The ultimate purpose of the parametric analysis and reconstruction of the village spatial texture is to solve and optimize the problems existing in the current village planning and construction, the bridge between the analysis and reconstruction of research results and the practice of village planning and construction. Taking Nanping Village as a case, this study further discusses the methods and ideas of using parametric planning technology to solve problems. The results of the analysis and reconstruction of the village spatial chemistry parameterization are sorted out and summarized, and the main results are considered to be the parameter sets generated to describe and control the village spatial texture and the reconstructed village spatial texture. The parametric results can be used to guide the conceptual design of the overall spatial form of the village, guide the detailed scheme design of the village spatial form, and assist and optimize the current village planning technology.

The texture and form of the village space is not only the landscape element of the village but also the external expression of the internal order of the village. When planning conventional schemes, the regularity of the plot is usually considered first, so as to facilitate the construction of sites, roads, buildings, etc. and improve the efficiency of land use. However, the regular plot will inevitably lose the interest brought by certain spatial texture changes, which is not conducive to the inheritance of the village context. The spatial texture reconstructed by CE is more abundant in plane layout and three-dimensional effect. The building volume, style, density, and other aspects continue the original village characteristics, avoiding the homogeneity of the scheme design and increasing the identifiability of villages. At the same time, through the reconstruction of the original texture parameters, it is more in line with the regional environment and more harmonious with the natural environment.

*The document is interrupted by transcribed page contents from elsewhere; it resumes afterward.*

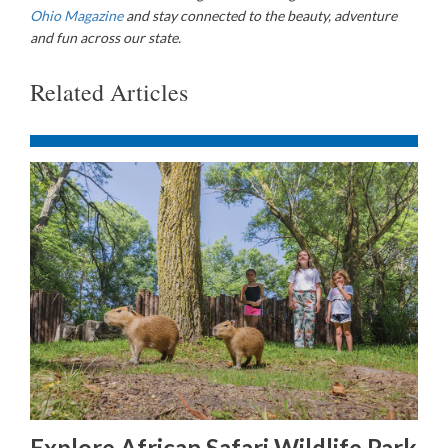
Ohio Magazine
and stay connected to the beauty, adventure
and fun across our state.
Related Articles
Explore African Safari Wildlife Park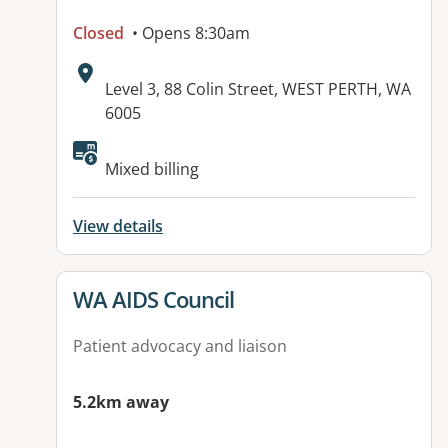
Closed
• Opens 8:30am
Address:
Level 3, 88 Colin Street, WEST PERTH, WA
6005
Mixed billing
View details
View details for
WA AIDS Council
Patient advocacy and liaison
5.2km away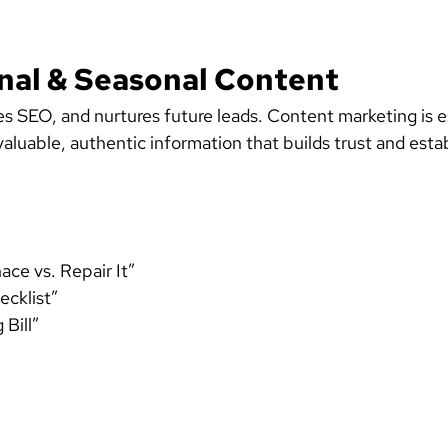
onal & Seasonal Content
es SEO, and nurtures future leads. Content marketing is 
luable, authentic information that builds trust and esta
ce vs. Repair It”
cklist”
Bill”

In the design process of traditional schemes, the means of formulating land use indicators, delineating road red lines, and specifying building height limits are usually used to guide the planning and construction of villages. This method can strictly ensure that all land use indicators meet the relevant requirements, but the flexibility of the scheme is easily restricted and the original charm and characteristics of the village are lost. The parametric design first extracts the relevant parameters by analyzing the original village texture and adjusts the optimization parameters reasonably according to the actual needs of the current villagers’ production and life. Implementing the parameter indicators into each block through the writing of rules ensures the scientific and reasonable land use indicators on the one hand; on the other hand, due to the powerful simulation capability of the computer, a large number of alternative planning schemes are added, which greatly broadens the thinking of planning and design.

Data Availability

The datasets used and/or analyzed during the current study are available from the corresponding author on reasonable request.

Conflicts of Interest

The authors declared no potential conflicts of interest with respect to the research, authorship, and/or publication of this article.

Acknowledgments

This work was supported by the Anhui Philosophy and Social Science Planning Project (AHSKQ2021D77): Research on the Evolution of Complexity Cognition and Spatial Adaptation in Huizhou Traditional Villages.